A wild round of applause for my parents, who continue to offer rock-solid support for my literary career, but especially to my mother, who has been asking for another Nickel novel since before the first one went to print. If you have been clamoring for more Nickel, trust me, my mom is the person you want to thank.

A massive thank you goes to my new editor, Anh, who found herself in the unenviable position of dealing with neurotic little me shortly after I decided to do this writing thing full-time. Anh, thank you so much for your support of this book, and for the tons of help you gave me as we built this thing up from the skeleton I passed along to you last year, help that got us where we sit today. This book is better because of you, and I can’t wait to work on another one with you.

The other person who made sure this book was as good as it could be is my long-suffering creative editor, David, who, upon reading one particular passage—I believe I described a room as smelling like “ass and bad breath”—wondered whether Max Perkins ever had to wrangle phrases like that while editing Hemingway or Fitzgerald. Probably not, David. Probably not.

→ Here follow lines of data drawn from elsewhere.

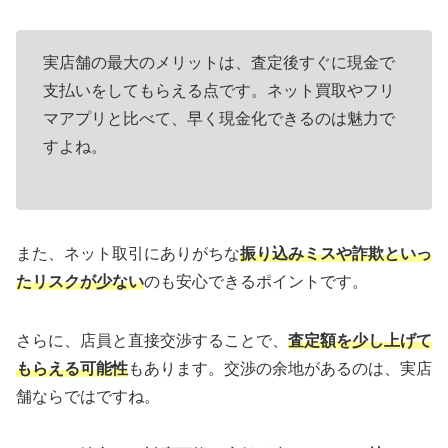
実店舗の最大のメリットは、査定後すぐに現金で
支払いをしてもらえる点です。ネット買取やフリ
マアプリと比べて、早く現金化できるのは魅力で
すよね。
また、ネット取引にありがちな
振り込みミスや詐欺といっ
たリスクが少ない
のも安心できるポイントです。
さらに、店員と直接交渉することで、
査定額を少し上げて
もらえる可能性
もあります。交渉の余地があるのは、実店
舗ならではですね。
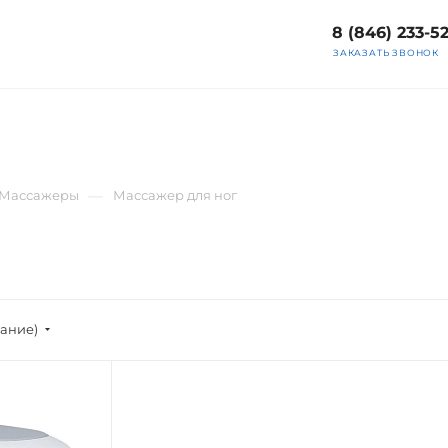
8 (846) 233-5
ЗАКАЗАТЬ ЗВОНОК
—
Массажеры
Массажер для ног
вание)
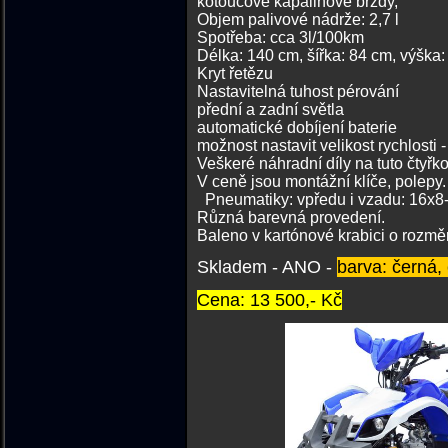
kotoučové kapalinové brzdy,
Objem palivové nádrže: 2,7 l
Spotřeba: cca 3l/100km
Délka: 140 cm
Kryt řetězu
Nastavitelná tuhost pérování
přední a zadní světla
automatické dobíjení baterie
možnost nastavit velikost rychlosti 
Veškeré náhradní díly na tuto čtyř
V ceně jsou
Pneumatiky: vpředu i vzadu: 16x
Různá b
Baleno v kartónové krabici o rozměr
Skladem - ANO -
barva: černá,
Cena: 13 500,- Kč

Thanks to my good buddy Greg, who always offers a sunny disposition to all things literary, and who got married to Maggie this past year. Much love to you both.

Thank you to Sarah Burningham of Little Bird Publicity, who always manages to get a hold of me when I most need a shoulder to complain on, or to field questions about this wild world of writing.

Thank you to Jacque, for your help in the early edits of this novel. As it turned out, just about everything you suggested last fall wound its way into the final copy. As usual, I could save myself a lot of trouble if I always just listened to the people I work with, instead of waiting four edits down the road to make things right.

Big-time thanks to Laurel and Pete, who met my wife and me at Founders Brewing Co., shared a sandwich and a beer, and then got to work. By the end of our lunch my wife and Pete were discussing Michigan beer, and Laurel and I were discussing the film rights of my work. I can’t wait to see what the future brings, Laurel. Thanks again for working with me.

Of course, I need to thank everyone else from Amazon Publishing, and though you are far too many to name, I need to be sure to thank Jeff, Terry, Jon, Sarah, Gracie, Tiffany, Andrew, Alex, Caroline, Jodi, Alan, Justin, David, Jessica, Ashley, Luke, and every other gosh-darn person there who is making this work for us lucky authors. You guys are the backbone that allows all of this to happen, and I appreciate you all so much.

One last thing: thanks to every single one of my readers. I think I’d write this stuff either way, but it sure is fun sharing it with all of you. You guys are the best, and I appreciate everything you’ve done for me. I hope to see you again soon.